The count of lines below that include the string "produit" is the whole answer.

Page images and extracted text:
.....

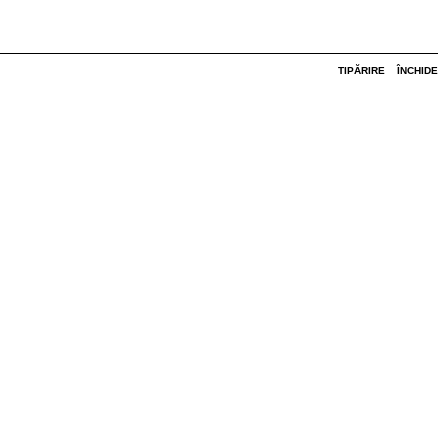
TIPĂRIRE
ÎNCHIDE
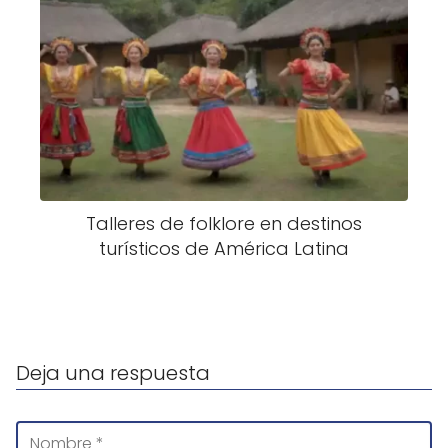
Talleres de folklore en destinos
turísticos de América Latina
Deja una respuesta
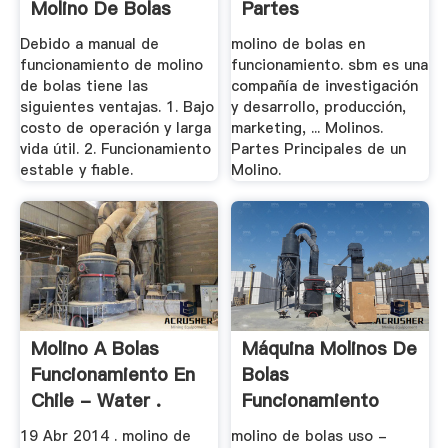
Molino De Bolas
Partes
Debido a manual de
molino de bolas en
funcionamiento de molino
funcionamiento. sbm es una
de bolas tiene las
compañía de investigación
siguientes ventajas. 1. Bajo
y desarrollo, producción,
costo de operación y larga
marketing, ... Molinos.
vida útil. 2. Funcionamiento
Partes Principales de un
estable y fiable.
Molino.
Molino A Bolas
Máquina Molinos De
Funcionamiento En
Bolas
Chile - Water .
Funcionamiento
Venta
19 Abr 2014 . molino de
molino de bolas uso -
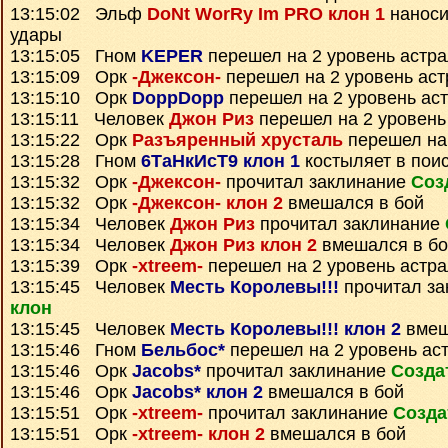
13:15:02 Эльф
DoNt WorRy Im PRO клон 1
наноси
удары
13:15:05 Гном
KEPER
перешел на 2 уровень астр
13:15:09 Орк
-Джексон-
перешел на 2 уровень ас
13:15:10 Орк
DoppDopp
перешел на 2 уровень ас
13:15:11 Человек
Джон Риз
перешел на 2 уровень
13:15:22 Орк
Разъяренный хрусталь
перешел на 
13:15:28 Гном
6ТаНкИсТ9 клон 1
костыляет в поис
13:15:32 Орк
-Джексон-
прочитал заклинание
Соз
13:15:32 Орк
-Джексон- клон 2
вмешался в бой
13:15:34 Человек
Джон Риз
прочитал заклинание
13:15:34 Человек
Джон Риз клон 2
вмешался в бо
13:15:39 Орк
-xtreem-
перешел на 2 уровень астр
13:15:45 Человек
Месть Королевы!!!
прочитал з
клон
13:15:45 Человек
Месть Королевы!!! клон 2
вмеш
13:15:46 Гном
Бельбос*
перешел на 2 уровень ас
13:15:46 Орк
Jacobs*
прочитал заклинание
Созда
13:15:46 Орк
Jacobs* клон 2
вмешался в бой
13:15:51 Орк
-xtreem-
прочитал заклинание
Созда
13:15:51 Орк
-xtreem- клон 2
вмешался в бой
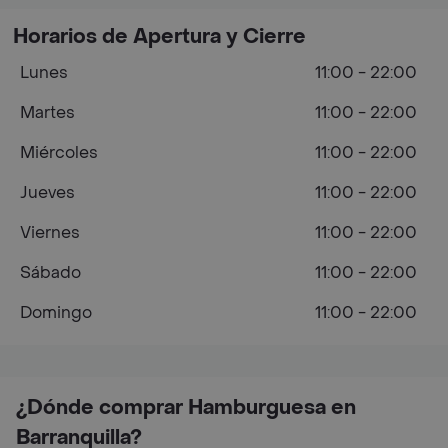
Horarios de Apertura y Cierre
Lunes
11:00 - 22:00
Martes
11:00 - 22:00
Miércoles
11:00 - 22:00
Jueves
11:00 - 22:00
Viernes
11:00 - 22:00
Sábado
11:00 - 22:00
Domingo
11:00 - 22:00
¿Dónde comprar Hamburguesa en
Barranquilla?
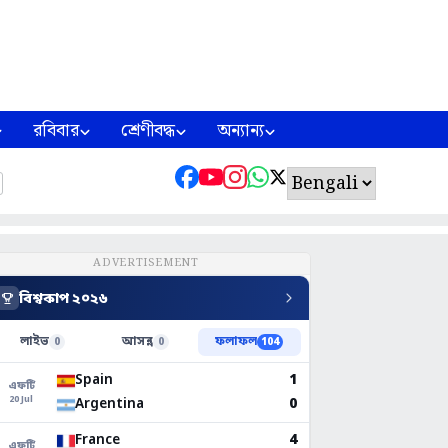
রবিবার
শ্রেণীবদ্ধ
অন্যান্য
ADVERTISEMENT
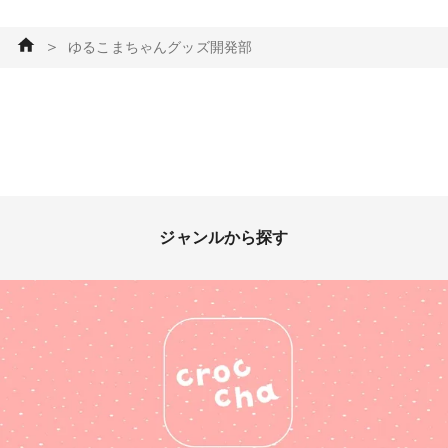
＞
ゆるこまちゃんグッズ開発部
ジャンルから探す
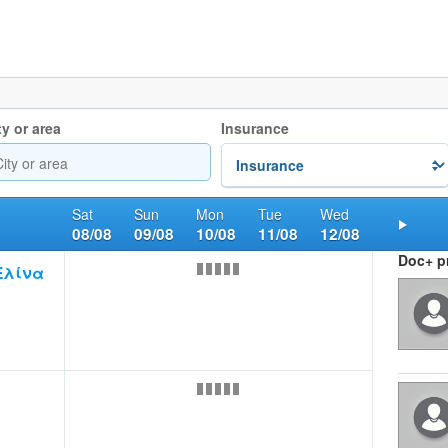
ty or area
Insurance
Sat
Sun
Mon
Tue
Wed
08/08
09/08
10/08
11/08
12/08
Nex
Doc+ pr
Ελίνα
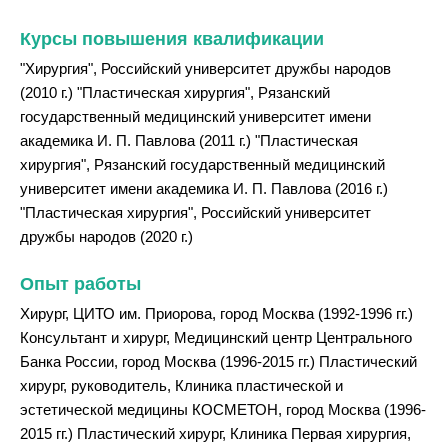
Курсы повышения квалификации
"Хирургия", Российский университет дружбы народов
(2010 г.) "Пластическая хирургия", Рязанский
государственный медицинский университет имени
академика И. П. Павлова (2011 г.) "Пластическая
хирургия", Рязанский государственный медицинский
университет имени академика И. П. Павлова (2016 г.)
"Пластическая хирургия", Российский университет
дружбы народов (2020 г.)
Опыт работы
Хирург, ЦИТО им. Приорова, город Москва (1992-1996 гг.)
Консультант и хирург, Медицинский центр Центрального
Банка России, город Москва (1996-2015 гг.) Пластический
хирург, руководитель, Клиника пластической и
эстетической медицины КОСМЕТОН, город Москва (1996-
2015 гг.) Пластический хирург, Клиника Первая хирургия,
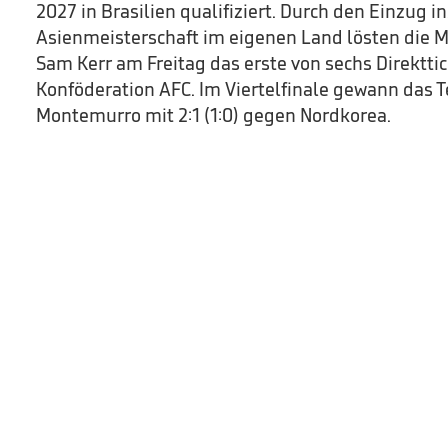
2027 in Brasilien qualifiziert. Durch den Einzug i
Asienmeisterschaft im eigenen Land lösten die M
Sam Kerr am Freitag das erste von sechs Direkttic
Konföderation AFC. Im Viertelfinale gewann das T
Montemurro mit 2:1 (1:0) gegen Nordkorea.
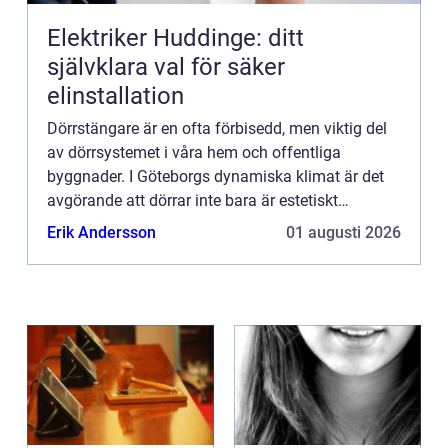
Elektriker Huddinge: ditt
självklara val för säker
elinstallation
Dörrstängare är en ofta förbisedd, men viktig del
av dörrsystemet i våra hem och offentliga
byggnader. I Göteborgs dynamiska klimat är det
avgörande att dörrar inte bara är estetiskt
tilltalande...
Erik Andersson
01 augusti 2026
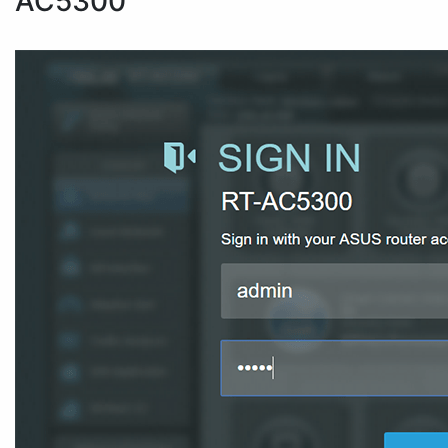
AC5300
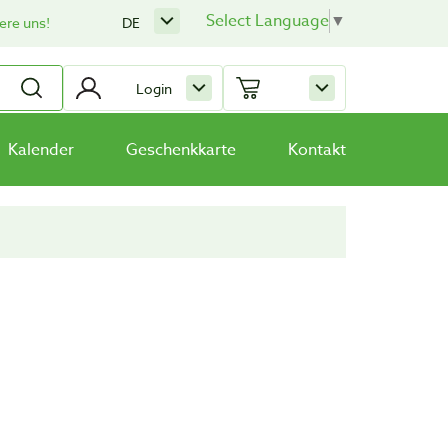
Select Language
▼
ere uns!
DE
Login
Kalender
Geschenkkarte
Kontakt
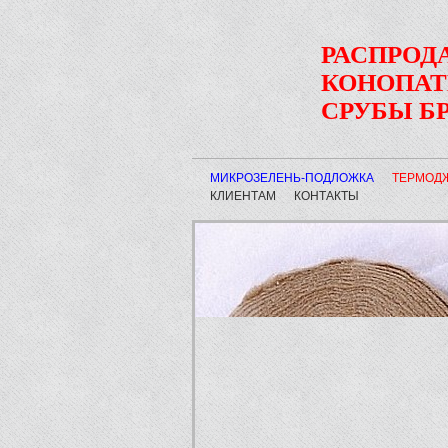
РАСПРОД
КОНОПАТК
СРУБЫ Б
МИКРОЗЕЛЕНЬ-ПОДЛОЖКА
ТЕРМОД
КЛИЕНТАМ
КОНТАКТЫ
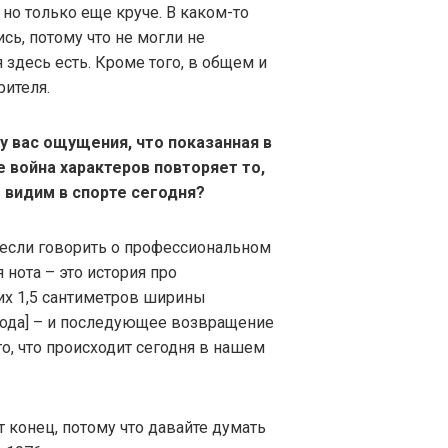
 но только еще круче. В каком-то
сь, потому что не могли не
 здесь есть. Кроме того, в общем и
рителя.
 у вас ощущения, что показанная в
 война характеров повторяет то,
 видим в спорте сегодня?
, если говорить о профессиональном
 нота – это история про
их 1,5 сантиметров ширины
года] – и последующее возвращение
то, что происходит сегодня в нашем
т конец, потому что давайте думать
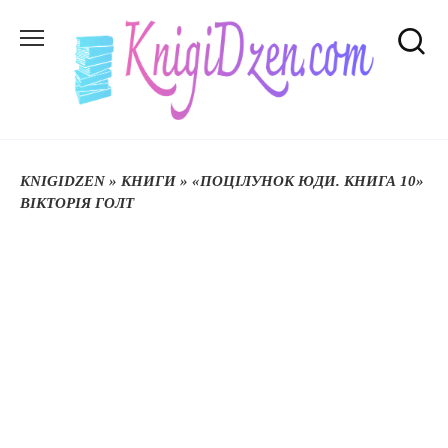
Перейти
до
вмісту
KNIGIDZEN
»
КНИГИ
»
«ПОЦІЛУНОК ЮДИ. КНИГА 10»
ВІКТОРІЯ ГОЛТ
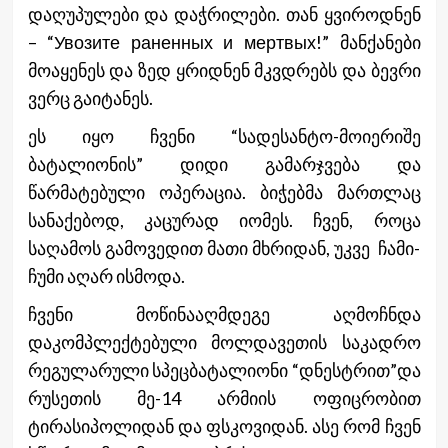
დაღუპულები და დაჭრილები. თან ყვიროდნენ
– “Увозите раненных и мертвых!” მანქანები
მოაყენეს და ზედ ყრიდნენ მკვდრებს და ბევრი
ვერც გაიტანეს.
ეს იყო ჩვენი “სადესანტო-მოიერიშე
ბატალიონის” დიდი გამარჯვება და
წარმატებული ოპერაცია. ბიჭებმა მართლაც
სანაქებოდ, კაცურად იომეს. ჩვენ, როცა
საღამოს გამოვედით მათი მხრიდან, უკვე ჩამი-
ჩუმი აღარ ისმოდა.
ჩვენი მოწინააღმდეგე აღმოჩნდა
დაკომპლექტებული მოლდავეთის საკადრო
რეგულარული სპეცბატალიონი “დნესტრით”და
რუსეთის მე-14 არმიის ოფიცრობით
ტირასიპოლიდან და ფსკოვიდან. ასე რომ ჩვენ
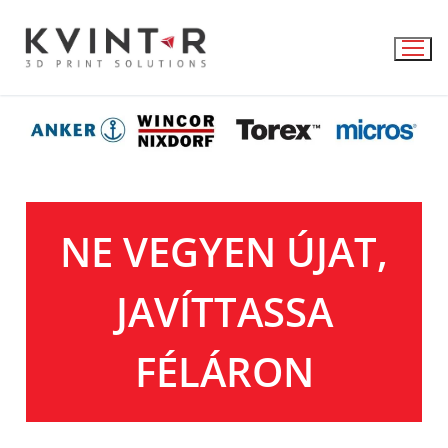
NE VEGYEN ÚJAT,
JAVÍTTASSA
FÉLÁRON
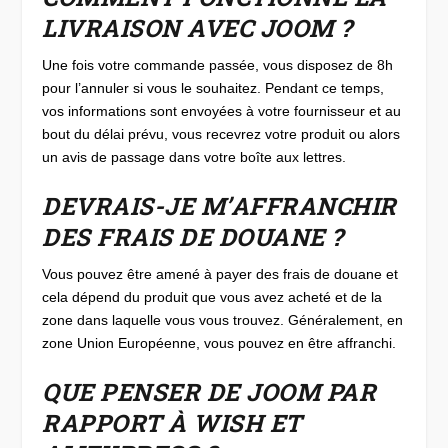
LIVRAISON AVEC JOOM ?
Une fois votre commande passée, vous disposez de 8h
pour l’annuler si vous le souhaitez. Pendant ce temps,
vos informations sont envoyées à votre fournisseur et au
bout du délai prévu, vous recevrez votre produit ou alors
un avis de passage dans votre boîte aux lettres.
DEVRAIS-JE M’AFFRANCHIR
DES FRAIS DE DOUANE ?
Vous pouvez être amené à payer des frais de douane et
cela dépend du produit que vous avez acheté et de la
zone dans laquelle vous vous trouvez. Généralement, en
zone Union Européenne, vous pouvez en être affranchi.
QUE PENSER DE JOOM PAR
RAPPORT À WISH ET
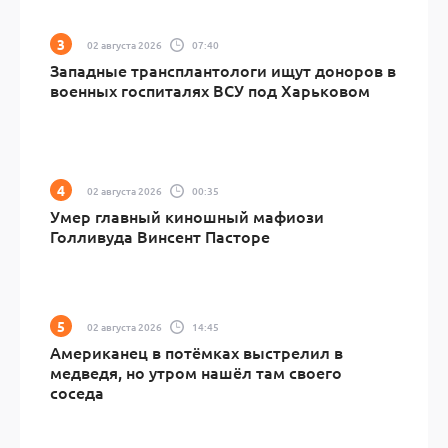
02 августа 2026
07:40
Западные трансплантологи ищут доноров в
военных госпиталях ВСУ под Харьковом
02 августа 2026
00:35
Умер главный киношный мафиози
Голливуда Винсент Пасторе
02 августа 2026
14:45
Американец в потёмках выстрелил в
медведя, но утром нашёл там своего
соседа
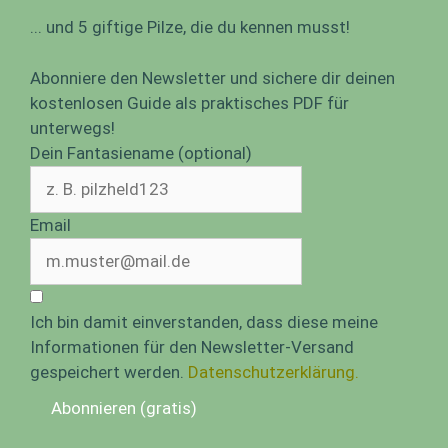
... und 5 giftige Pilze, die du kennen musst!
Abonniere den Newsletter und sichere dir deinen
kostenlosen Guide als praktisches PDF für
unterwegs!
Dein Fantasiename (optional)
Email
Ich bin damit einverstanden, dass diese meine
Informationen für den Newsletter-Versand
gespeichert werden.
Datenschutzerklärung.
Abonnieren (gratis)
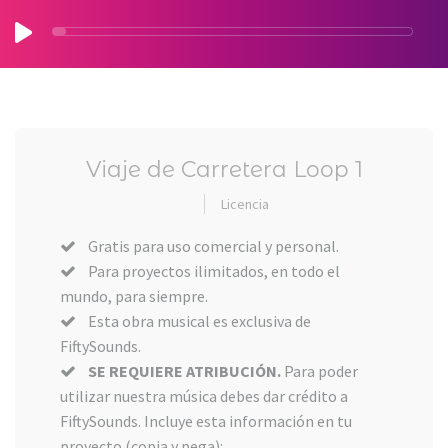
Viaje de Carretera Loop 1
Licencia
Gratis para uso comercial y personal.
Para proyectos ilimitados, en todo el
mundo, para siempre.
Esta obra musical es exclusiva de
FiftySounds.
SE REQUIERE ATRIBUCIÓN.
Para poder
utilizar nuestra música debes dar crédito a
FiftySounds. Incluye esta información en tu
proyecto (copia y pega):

.....

Task output: 2